Activity
An exact copy of the entries is needed, with every line included.
-------- Supplied records --------
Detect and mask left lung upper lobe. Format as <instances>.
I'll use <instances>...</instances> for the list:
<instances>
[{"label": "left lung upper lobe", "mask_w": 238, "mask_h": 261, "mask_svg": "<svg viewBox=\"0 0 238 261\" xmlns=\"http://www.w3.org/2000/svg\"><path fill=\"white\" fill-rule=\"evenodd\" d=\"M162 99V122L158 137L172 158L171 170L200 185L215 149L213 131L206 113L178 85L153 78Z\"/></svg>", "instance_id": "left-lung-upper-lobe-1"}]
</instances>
--------
Exercise output
Detect and mask left lung upper lobe. Format as <instances>.
I'll use <instances>...</instances> for the list:
<instances>
[{"label": "left lung upper lobe", "mask_w": 238, "mask_h": 261, "mask_svg": "<svg viewBox=\"0 0 238 261\" xmlns=\"http://www.w3.org/2000/svg\"><path fill=\"white\" fill-rule=\"evenodd\" d=\"M162 99V122L158 137L172 158L171 170L200 185L215 149L213 131L206 113L178 85L153 78Z\"/></svg>", "instance_id": "left-lung-upper-lobe-1"}]
</instances>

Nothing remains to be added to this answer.